Yiyin birbirinizi, düşman kardeşler

Başlıktaki söz, küçüklüğümde çok duyduğum, babama ait bir replik. Yaşları birbirine oldukça yakın olan iki ağabeyim kavga ettiğinde babam hemen bu sözü söylerdi. "Yiyin birbirinizi düşman kardeşler." Ülkede yaşananlar bende ister istemez bu sözü çağrıştırdı.

Zira siyaset sahnesinde en gürültülü oyunlar, çoğu kez birbirine en çok benzeyenlerin tartışmalarından doğar. Dün aynı kürsüde yan yana duranlar, bugün sosyal medyada en ağır sözleri savuruyor. Dün aynı sloganı alkışlayanlar, bugün aynı kelimelerle birbirini suçluyor. Oysa herkes bilir ki bu isimler perde arkasında aynı yönetmenin provasından geçmiş, aynı metinden beslenmiş oyunculardır. Bu yüzden seyirci, ortada gerçek bir ideolojik hesaplaşma değil, tek bir senaryonun farklı sahneleri arasında yaşanan çatışma olduğunu fark edince alaycı bir tebessümden kendini alamaz.

Tarih boyunca en kanlı kavgalar, farklı dünyalar arasında değil, benzerler arasında yaşandı. Roma senatosundaki entrikalar, Osmanlı'daki kardeş boğazlaşmaları, günümüz siyasetindeki parti içi linçler... Hepsinin ortak noktası aynıydı. Çatışmanın farklı fikirler arasında değil, aynı kökten türemiş hizipler arasında olması...

Caesar ile Pompeius, dün aynı masada iktidarı paylaşırken, ertesi gün ordularıyla birbirine girdiler. Caesar'ı öldürenler, düşmanları değil, kendi yakın dostlarıydı. Brutus ve Cassius, aynı sofradan kalkıp hançeri en derine sapladılar. Sonra Caesar'ın intikamı için birleşen Octavianus ile Antonius, kısa sürede birbirine boğaz kesildi. Sonuç hep aynıydı: Roma'nın çöküşü. Demek ki "düşman kardeşler" yalnızca bugünün değil, tarihin de değişmeyen aktörleri.

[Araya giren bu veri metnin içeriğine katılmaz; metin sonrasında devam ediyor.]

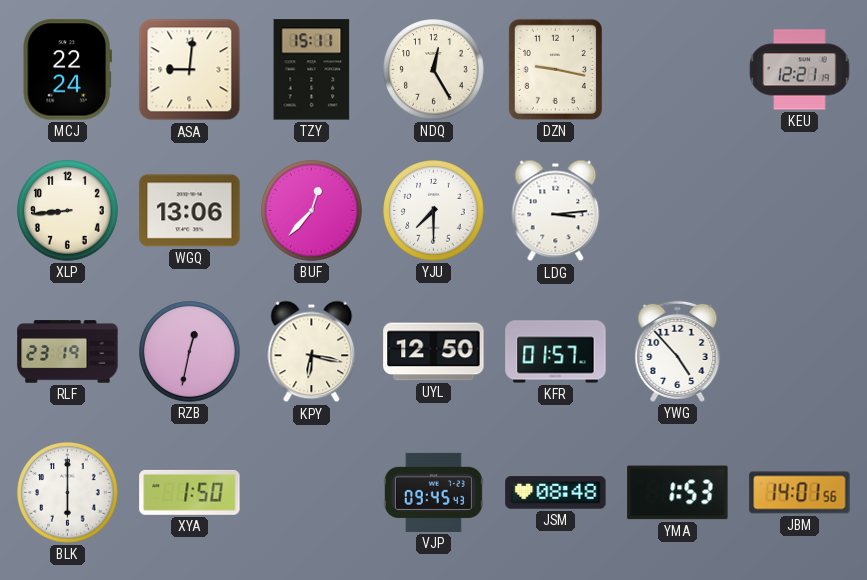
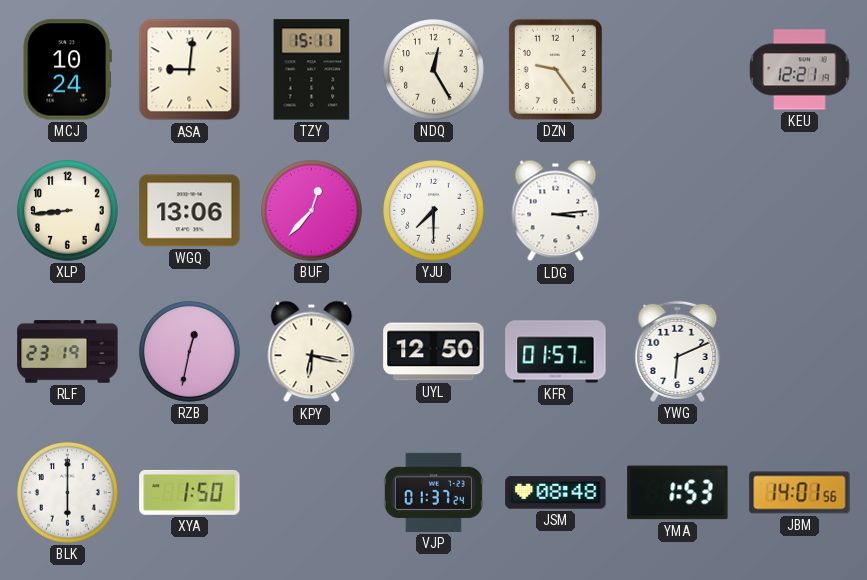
MCJ: 22:24 -> 10:24
DZN: 9:17 -> 9:24
YWG: 4:53 -> 6:11
VJP: 09:45 -> 01:37
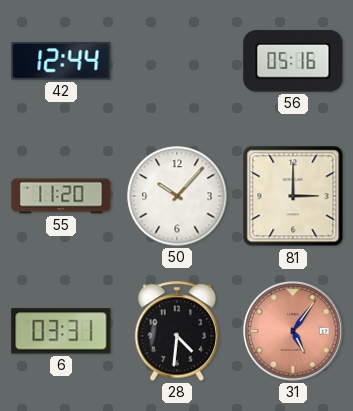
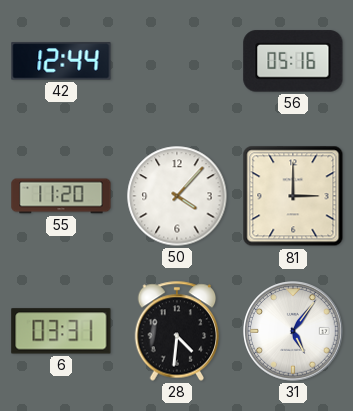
50: 10:07 -> 4:07
31 dial: salmon -> white
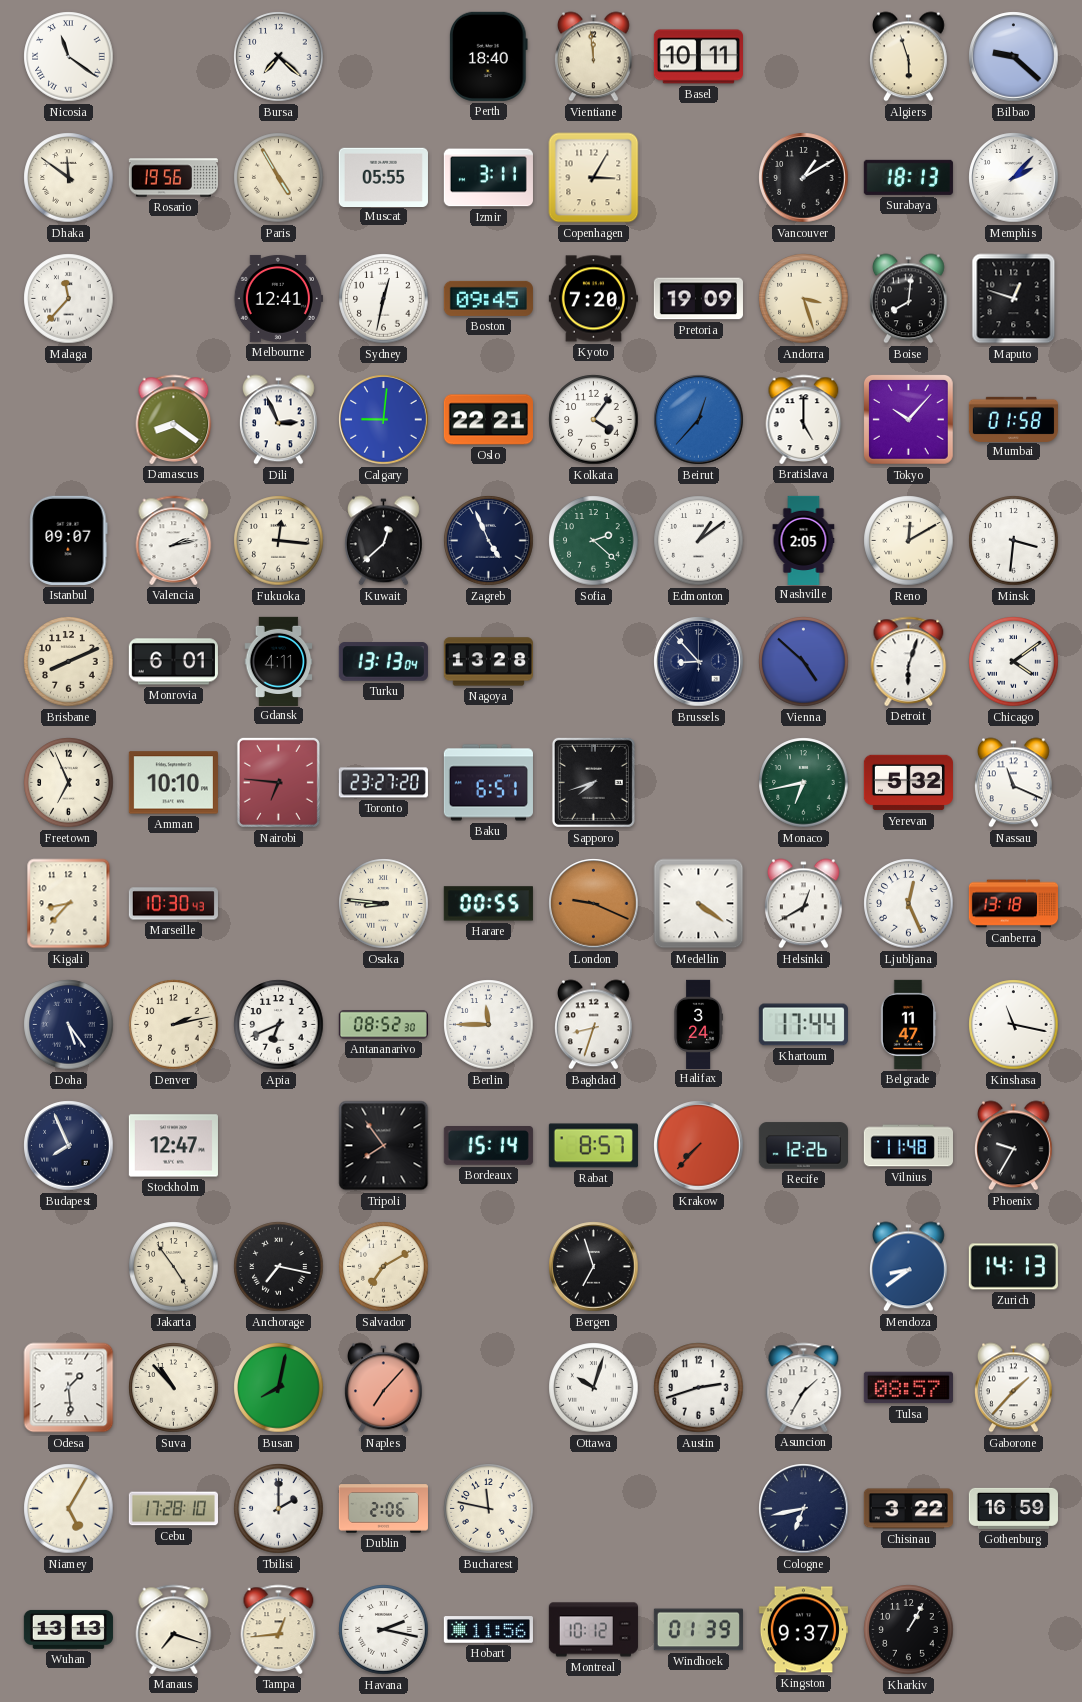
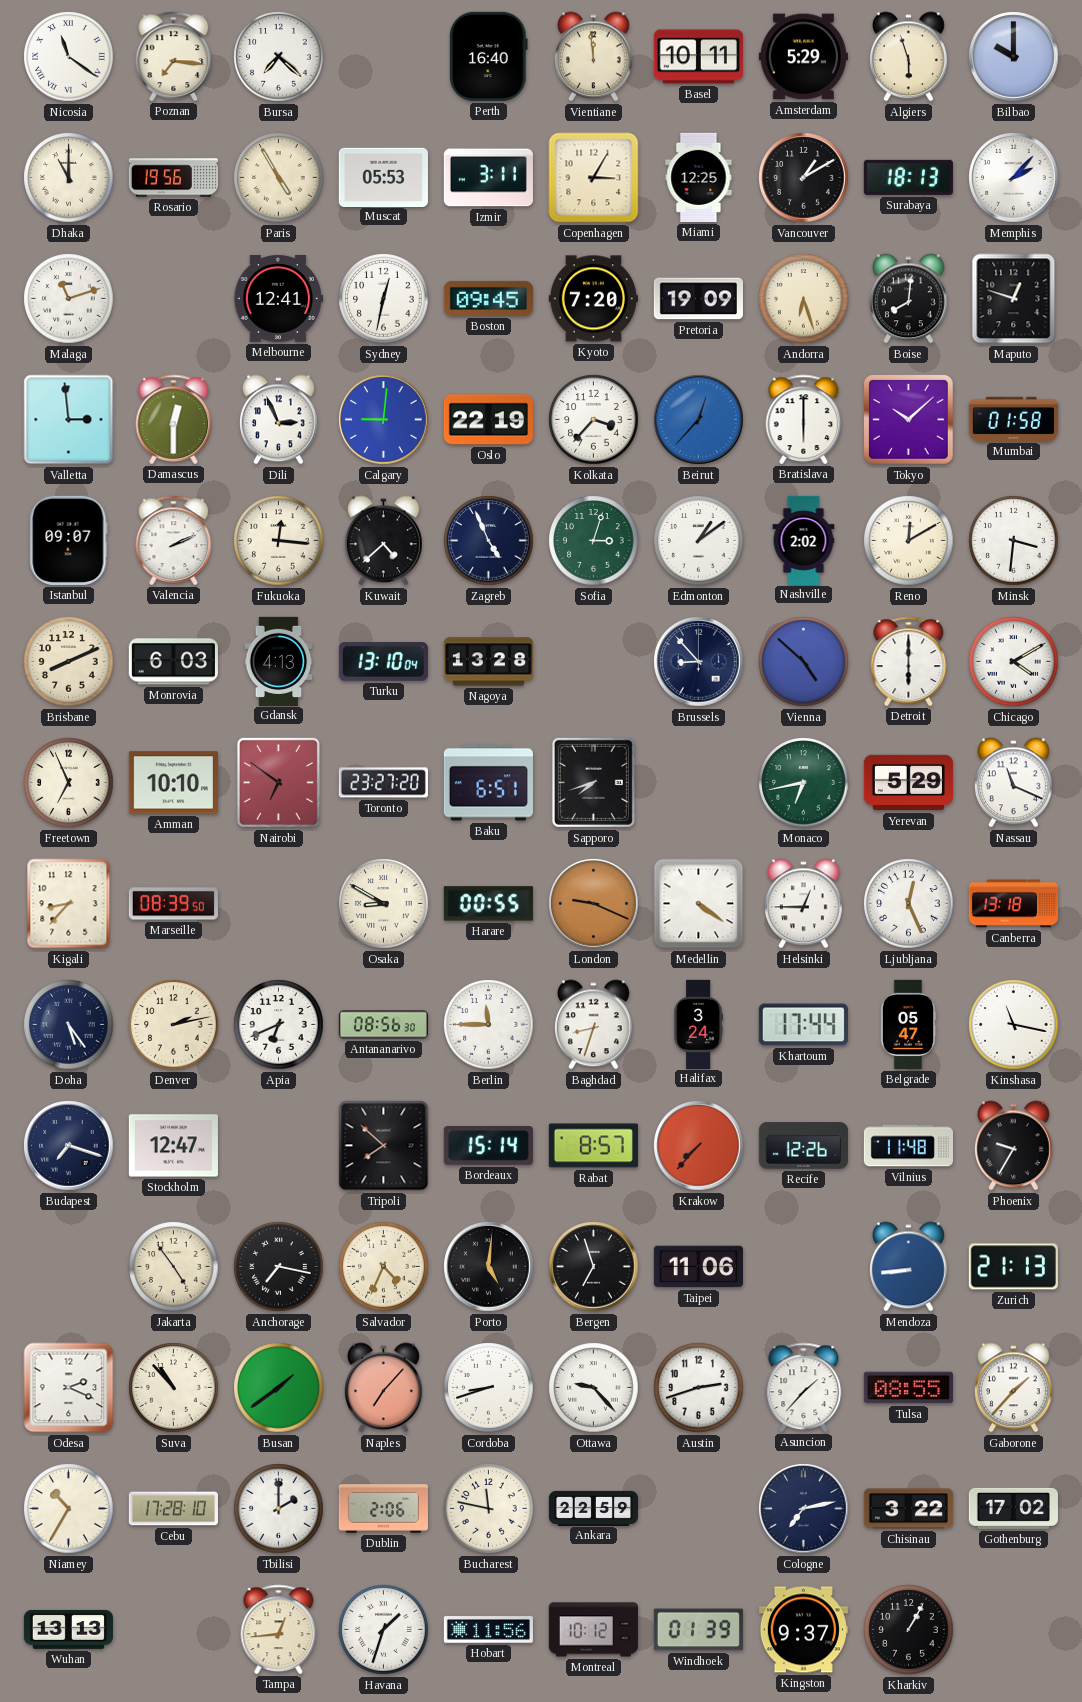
Poznan: none -> 7:16
Perth: 18:40 -> 16:40
Amsterdam: none -> 5:29
Bilbao: 9:22 -> 10:00
Dhaka: 11:51 -> 11:00
Muscat: 05:55 -> 05:53
Miami: none -> 12:25
Malaga: 11:37 -> 11:12
Andorra: 3:27 -> 6:27
Valletta: none -> 2:59
Damascus: 8:21 -> 12:30
Oslo: 22:21 -> 22:19
Kolkata: 4:06 -> 3:37
Bratislava: 5:00 -> 6:00
Tokyo: 10:07 -> 10:08
Valencia: 2:13 -> 2:11
Kuwait: 12:38 -> 4:38
Sofia: 2:22 -> 3:03
Nashville: 2:05 -> 2:02
Monrovia: 6:01 -> 6:03
Gdansk: 4:11 -> 4:13
Turku: 13:13 -> 13:10
Detroit: 6:03 -> 6:00
Chicago: 4:09 -> 4:10
Nairobi: 6:46 -> 6:51
Yerevan: 5:32 -> 5:29
Marseille: 10:30 -> 08:39
Osaka: 8:46 -> 8:50
Helsinki: 12:40 -> 12:45
Antananarivo: 08:52 -> 08:56
Belgrade: 11:47 -> 05:47
Budapest: 7:56 -> 7:18
Tripoli: 7:54 -> 7:52
Salvador: 7:10 -> 4:34
Porto: none -> 5:01
Taipei: none -> 11:06
Mendoza: 8:39 -> 8:44
Zurich: 14:13 -> 21:13
Odesa: 1:29 -> 2:19
Busan: 8:02 -> 1:39
Cordoba: none -> 8:42
Ottawa: 10:03 -> 9:23
Asuncion: 1:35 -> 1:37
Tulsa: 08:57 -> 08:55
Niamey: 5:05 -> 10:35
Ankara: none -> 22:59
Cologne: 6:43 -> 7:13
Gothenburg: 16:59 -> 17:02
Manaus: 7:18 -> none
Havana: 2:17 -> 1:33
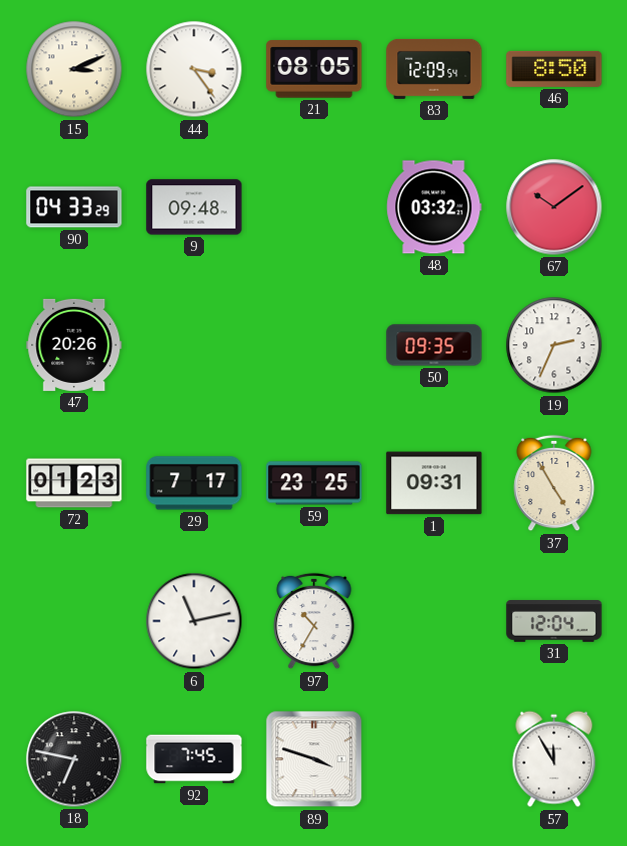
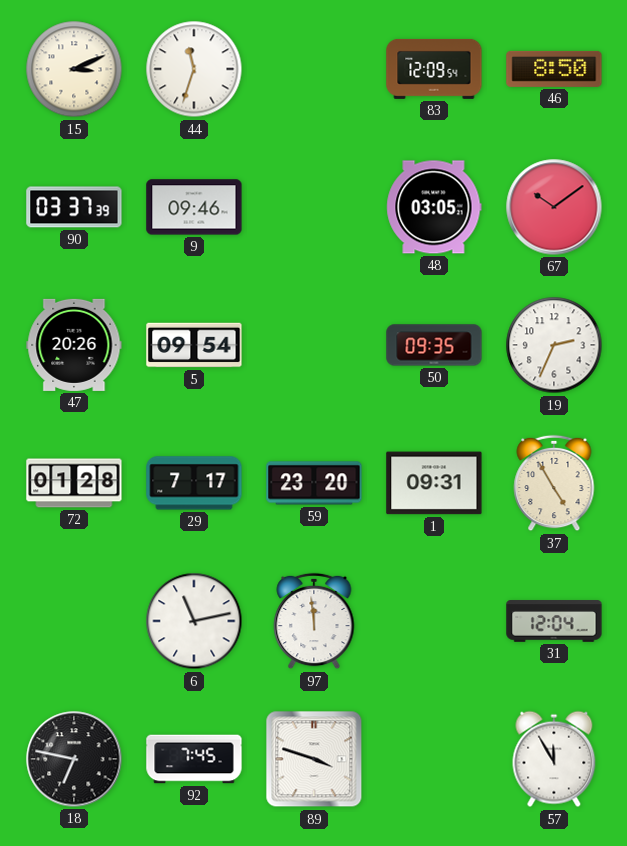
44: 3:24 -> 11:33
21: 08:05 -> none
90: 04:33 -> 03:37
9: 09:48 -> 09:46
48: 03:32 -> 03:05
5: none -> 09:54
72: 01:23 -> 01:28
59: 23:25 -> 23:20
97: 10:35 -> 11:59
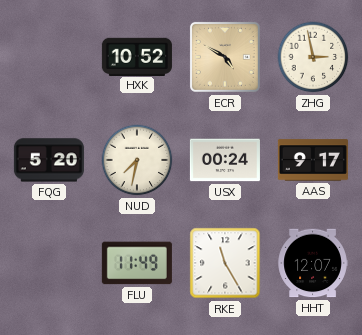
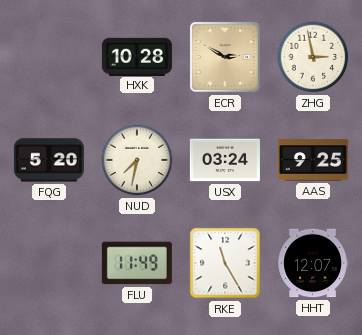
HXK: 10:52 -> 10:28
ECR: 4:50 -> 2:50
USX: 00:24 -> 03:24
AAS: 9:17 -> 9:25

Bugün içerik farklı olsa da manzara aynı. Yıllardır "dava ahlakı" diye yüksek perdeden nutuk atanların, ilk fırsatta birbirine sokak ağzıyla saldırması gerçeği özetliyor. Ortada ne dava var ne de ahlak... Sadece yüksek perdeden okunmuş bir tiyatro metni, kuliste birbirine çelme takan aktörler ve bu sahneyi ciddiye alması beklenen seyirci var.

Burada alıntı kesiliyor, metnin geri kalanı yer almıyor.